Le président Félix Tshisekedi a officiellement levé l’option d’un dialogue national inclusif, lors d’une rencontre ce vendredi 17 juillet à Kinshasa avec les représentants des principales confessions religieuses. Ces derniers ont accepté d’accompagner le processus, tout en exhortant la majorité et l’opposition à soutenir cette initiative pour rétablir la paix.
Un appel à l’unité lancé par les religieux
À l’issue de la réunion, le cardinal Fridolin Ambongo a déclaré : « Dès lors que cette option est levée d’aller à un dialogue inclusif entre fils et filles du Congo, c’est à nous tous, ceux qui sont au pouvoir, tout comme dans l’opposition, de nous inscrire dans cette dynamique pour que cette initiative puisse aller de l’avant, porter des fruits pour que tous les fils et filles du Congo puisent vivre, enfin, en paix, dès lors que le motif d’agression de notre sera aussi enlevé. » La Conférence nationale épiscopale du Congo (CENCO), l’Église du Christ au Congo (ECC), l’Église de Réveil au Congo (ERC) et la représentation de l’islam se sont engagées à accompagner le chef de l’État.
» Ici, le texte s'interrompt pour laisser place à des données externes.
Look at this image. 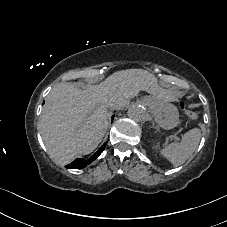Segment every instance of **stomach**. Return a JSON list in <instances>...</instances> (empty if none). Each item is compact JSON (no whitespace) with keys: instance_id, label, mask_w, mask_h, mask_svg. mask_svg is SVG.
I'll list each match as a JSON object with an SVG mask.
<instances>
[{"instance_id":"1","label":"stomach","mask_w":227,"mask_h":227,"mask_svg":"<svg viewBox=\"0 0 227 227\" xmlns=\"http://www.w3.org/2000/svg\"><path fill=\"white\" fill-rule=\"evenodd\" d=\"M156 123L163 129H173L179 123V112L175 105L154 97L145 98Z\"/></svg>"}]
</instances>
Leur médiation vise à créer un cadre de discussion entre les forces politiques congolaises, dans un contexte de tensions persistantes liées à la crise sécuritaire dans l’Est et aux divergences sur la réforme constitutionnelle.
Une feuille de route encore floue
Les détails de ce dialogue seront précisés « chemin faisant », selon des sources proches du dossier. La feuille de route doit être rendue publique sous peu. Cette annonce intervient après que le président Tshisekedi avait déjà accepté, fin janvier, le principe d’un dialogue national inclusif lors de son échange de vœux avec le corps diplomatique. Il avait alors exclu la participation des rebelles de l’AFC-M23 et insisté pour que le cadre soit organisé à Kinshasa par le gouvernement, sans remettre en cause les institutions issues des élections. Ces conditions préalables, réaffirmées lors de la rencontre avec les religieux, restent un point de blocage potentiel. En mai, le président avait estimé que le dialogue ne convaincrait pas les troupes rwandaises de quitter le sol congolais, relativisant ainsi la portée de l’initiative sur le volet sécuritaire.
L’opposition maintient la pression
Ces conditions avaient été rejetées par l’opposition, qui jugeait dangereux d’écarter les rebelles, considérés comme le nœud de la crise sécuritaire dans l’Est. Malgré la nouvelle annonce, les opposants réunis au sein de la C64 maintiennent leur marche pacifique du 22 juillet à travers le pays. Ils exigent la démission du président pour « trahison de son serment constitutionnel », après sa volonté affichée de changer la constitution de 2006. Cette mobilisation illustre la défiance persistante d’une partie de la classe politique, qui voit dans le dialogue une manœuvre dilatoire. L’engagement des confessions religieuses, traditionnels médiateurs en RDC, pourrait toutefois peser sur la crédibilité du processus. Leur appel à l’unité met la pression sur les acteurs politiques pour qu’ils participent, mais les divergences de fond sur le format et les participants restent entières. La publication de la feuille de route sera déterminante pour évaluer la faisabilité de ce dialogue, alors que le pays fait face à une insécurité chronique dans l’Est et à des tensions institutionnelles croissantes.